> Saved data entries
------------------------

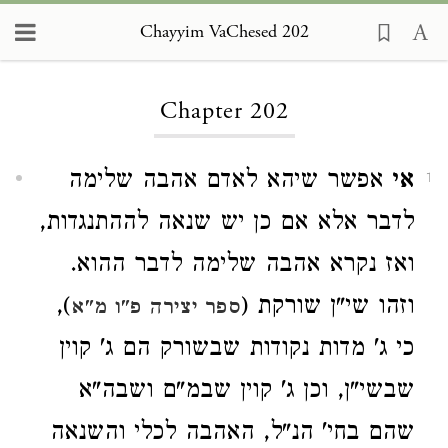
Chayyim VaChesed 202
Loading...
Chapter 202
אי
אפשר שיהא לאדם אהבה שלימה
1
לדבר אלא אם כן יש שנאה לההתנגדות,
ואז נקרא אהבה שלימה לדבר ההוא.
וזהו שי"ן שורקת (
),
ספר יצירה פ"ו מ"א
כי ג' מדות נקודות שבשורק הם ג' קוין
שבשי"ן, וכן ג' קוין שבמ"ם ושבה"א
שהם בחי' הנ"ל, האהבה לכלי והשנאה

------------------------

> What the task requires
Without the images, write out all of the records exactly.

> Result
Chayyim VaChesed 202
Loading...
Chapter 202
אי
אפשר שיהא לאדם אהבה שלימה
1
לדבר אלא אם כן יש שנאה לההתנגדות,
ואז נקרא אהבה שלימה לדבר ההוא.
וזהו שי"ן שורקת (
),
ספר יצירה פ"ו מ"א
כי ג' מדות נקודות שבשורק הם ג' קוין
שבשי"ן, וכן ג' קוין שבמ"ם ושבה"א
שהם בחי' הנ"ל, האהבה לכלי והשנאה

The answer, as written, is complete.